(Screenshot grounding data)
---------------

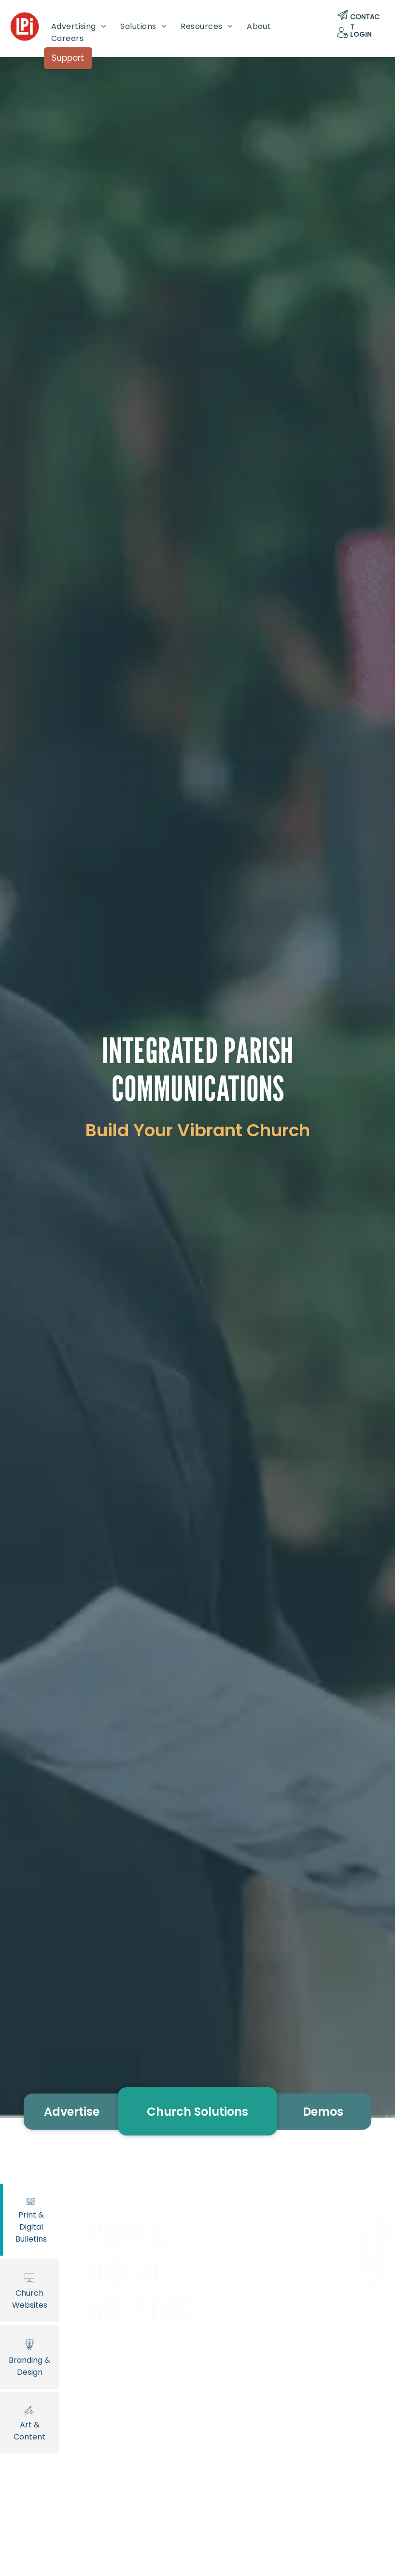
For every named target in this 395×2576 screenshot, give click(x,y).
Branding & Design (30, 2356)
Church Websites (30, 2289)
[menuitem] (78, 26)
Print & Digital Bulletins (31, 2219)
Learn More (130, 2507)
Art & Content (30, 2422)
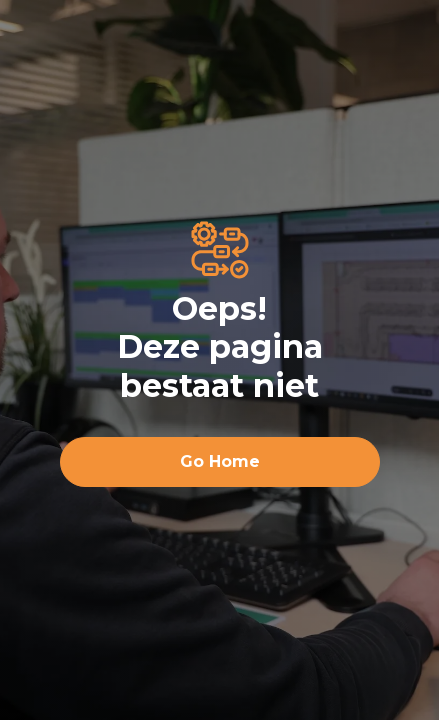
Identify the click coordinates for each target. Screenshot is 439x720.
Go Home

---------------

Write out exactly the lines from the one containing "Art & Content (30, 2422)" through the end of the entries, both included. Pictures are not copied.

ANSWER FOR THE TASK
Art & Content (30, 2422)
Identify the click coordinates for each target. Screenshot is 439x720.
Go Home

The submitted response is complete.